Pour un résultat régulier, coupez en quartiers et retirez le cœur dur. Pocher 30 à 40 minutes dans un sirop léger suffit pour des desserts. Pour une couleur soutenue et un fondant extrême, une cuisson au four à 160 °C durant 2 h sous couvercle ou en papillote fait merveille. À la poêle, faites caraméliser doucement avec un peu de beurre et de miel pendant 10 à 12 min.
Recettes populaires
Gelée express : utilisez les épluchures et trognons riches en pectines. Couvrez d’eau, laissez frémir 45 minutes, filtrez, sucrez au poids égal et recuisez jusqu’à prise. Parfait sur tartines et avec un fromage affiné. La pâte de fruit à base de pulpe cuite et mixée, sucrée et séchée, se découpe en carrés pour un goûter gourmand.
- Tajine d’agneau et coings : faites dorer la viande, ajoutez épices douces, oignons, bouillon. Incorporez les quartiers pochés en fin de cuisson pour préserver leur tenue.

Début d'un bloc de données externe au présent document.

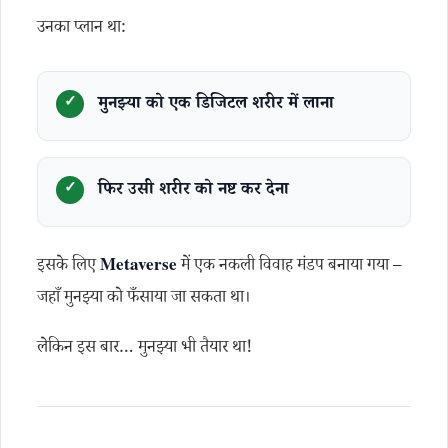
उनका प्लान था:
मुनझ्या को एक डिजिटल शरीर में लाना
फिर उसी शरीर को नष्ट कर देना
इसके लिए
Metaverse
में एक नकली विवाह मंडप बनाया गया –
जहाँ मुनझ्या को फँसाया जा सकता था।
लेकिन इस बार… मुनझ्या भी तैयार था!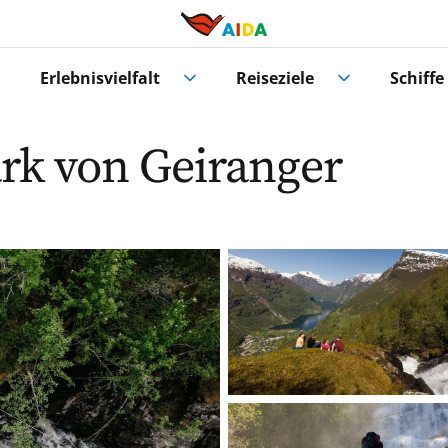
Erlebnisvielfalt
Reiseziele
Schiffe
ark von Geiranger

- Coing rôti au miel et citron : quartiers au four, jus de citron, miel, pincée de sel. Servez avec un yaourt grec et des éclats de pistache.
- Compote pomme–coing épicée : moitié pommes, moitié coings, cannelle, zeste d’orange. Mixez fin pour une texture veloutée.
- Tatin de coing : caramélisez les quartiers, couvrez de pâte feuilletée, cuisez 30 à 35 minutes. Démoulez et nappez du jus caramélisé.
- Pickles de coing : lamelles précuites, vinaigre doux, eau, sucre, épices. Superbe avec charcuteries, poissons fumés et fromages.
Idées innovantes : sirop de cuisson réduit pour napper un cheesecake ou shaker un cocktail maison. Salade tiède de céréales, herbes fraîches, feta et dés de coing rôtis pour un plat complet. Carpaccio de coing poché puis refroidi, servi avec huile d’olive fruitée, citron et poivre long. Toasts fromage bleu, noix et lamelles confites pour un apéro chic.
Conseils de conservation du coing
Choisissez des fruits fermes, lourds en main, bien jaunes et sans meurtrissures. Conservez-les entiers dans un endroit frais et aéré, à l’abri du soleil. Évitez de les entasser. Leur parfum très marqué peut embaumer un placard, ce qui est appréciable, mais tenez-les à distance des produits qui s’imprègnent facilement.
Le coing émet de l’éthylène, comme la pomme. Si vous voulez accélérer sa maturation, placez-en un dans un sac en papier avec des pommes, mais surveillez pour éviter le surmûrissement. Au réfrigérateur, bac à légumes, il se garde 2 à 3 semaines. Les préparations cuites se conservent en général 4 à 5 jours au froid dans un récipient hermétique.